Do Cats Get Cold?
29 November, 2016
Winter is approaching and as we bundle up to keep ourselves warm, we often wonder about our pets. While cats are mostly indoor pets, our homes can get very cold during the winter months. So, the question is then, when we leave the house for the day, do our cats get cold? The answer is yes!
Our cats fur helps warm them up, but a good barometer is what temperature feels good to us
As a general rule, if your home feels too cold for you when you first come home and take off your coat, then it’s too cold for your kitty. Maybe set the thermostat at 68 – 70 as cats run a bit warmer. A healthy cat with a good coat will be fine but an older, thinner or ill cat may be uncomfortable.
Below are some other recommendations to keep your cats’ warm:
Make sure your cat has a warm place to sleep away from the drafts
Make sure your cat has a warm place to sleep far away from all outside drafts and preferably off the floor such as a basket or a cardboard box with a warm blanket in it. If your cat normally sleeps on the floor, provide her with a warm and comfortable mat or a cat bed.
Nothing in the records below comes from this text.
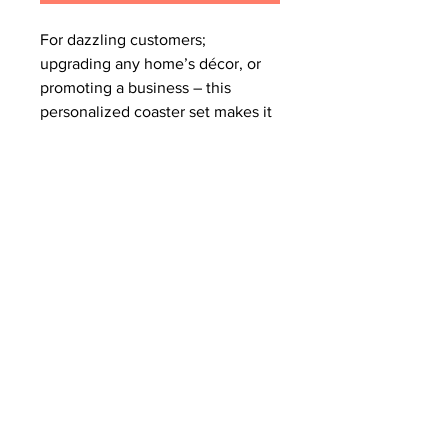
For dazzling customers; 
upgrading any home’s décor, or 
promoting a business – this 
personalized coaster set makes it 
all happen. With each order you 
get 4x coasters that come in 1x 
size, are made with a high-gloss 
top and feature a cork back to 
prevent sliding. 
.: High-gloss MDF top
.: Cork back to prevent sliding
.: 0.16" (0.4cm) thick
.: 4-piece set
.: One size: 3.75" × 3.75" (9.5cm x
9.5cm)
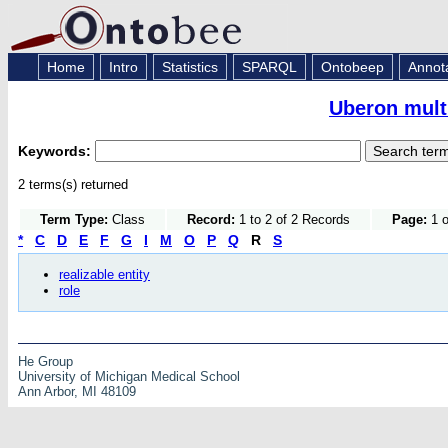
Home
Intro
Statistics
SPARQL
Ontobeep
Annot
Uberon mult
Keywords:
2 terms(s) returned
Term Type:
Class
Record:
1 to 2 of 2 Records
Page:
1 o
*
C
D
E
F
G
I
M
O
P
Q
R
S
realizable entity
role
He Group
University of Michigan Medical School
Ann Arbor, MI 48109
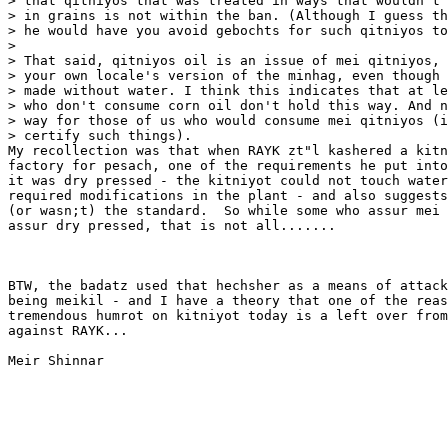
> that qitniyos that was treated in ways that wouldn't 
> in grains is not within the ban. (Although I guess th
> he would have you avoid gebochts for such qitniyos to
>

> That said, qitniyos oil is an issue of mei qitniyos, 
> your own locale's version of the minhag, even though 
> made without water. I think this indicates that at le
> who don't consume corn oil don't hold this way. And n
> way for those of us who would consume mei qitniyos (i
> certify such things).

My recollection was that when RAYK zt"l kashered a kitn
factory for pesach, one of the requirements he put into
it was dry pressed - the kitniyot could not touch water
required modifications in the plant - and also suggests
(or wasn;t) the standard.  So while some who assur mei 
assur dry pressed, that is not all.......

BTW, the badatz used that hechsher as a means of attack
being meikil - and I have a theory that one of the reas
tremendous humrot on kitniyot today is a left over from
against RAYK...

Meir Shinnar
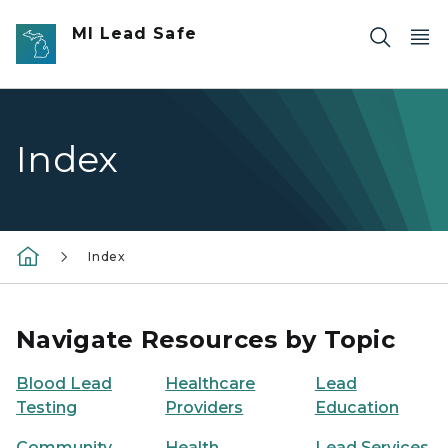
Skip to main content
MI Lead Safe
Index
Index
Navigate Resources by Topic
Blood Lead
Healthcare
Lead
Testing
Providers
Education
Community
Health
Lead Services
Have blankets around that your kitty can crawl and sleep under.
Certain beds can really be appealing to your cats during the winter
Donut beds, tented beds and other cozy-looking beds will help retain your cat’s body heat to keep him warm. If possible, move it away from doors and drafts and keep it off the floor, or at least on a carpet or folded blanket for a little extra insulation. Or if your cat isn’t a fan of beds, throw a towel or blanket in the dryer, take it out and leave it out for your kitty who will gravitate there for warmth.
Watch for window drafts if your cat likes to hang out by the window
Your cat probably enjoys sitting at the window to watch the outdoor activity. If there’s a draft there, it’ll be uncomfortable so take care of any leaks, especially at favored window locations. Place a padded window perch at the window so your cat doesn’t have to sit on the cold, hard window sill. There are also heated window perches available or if it’s a sunny spot, all cats love to nap there!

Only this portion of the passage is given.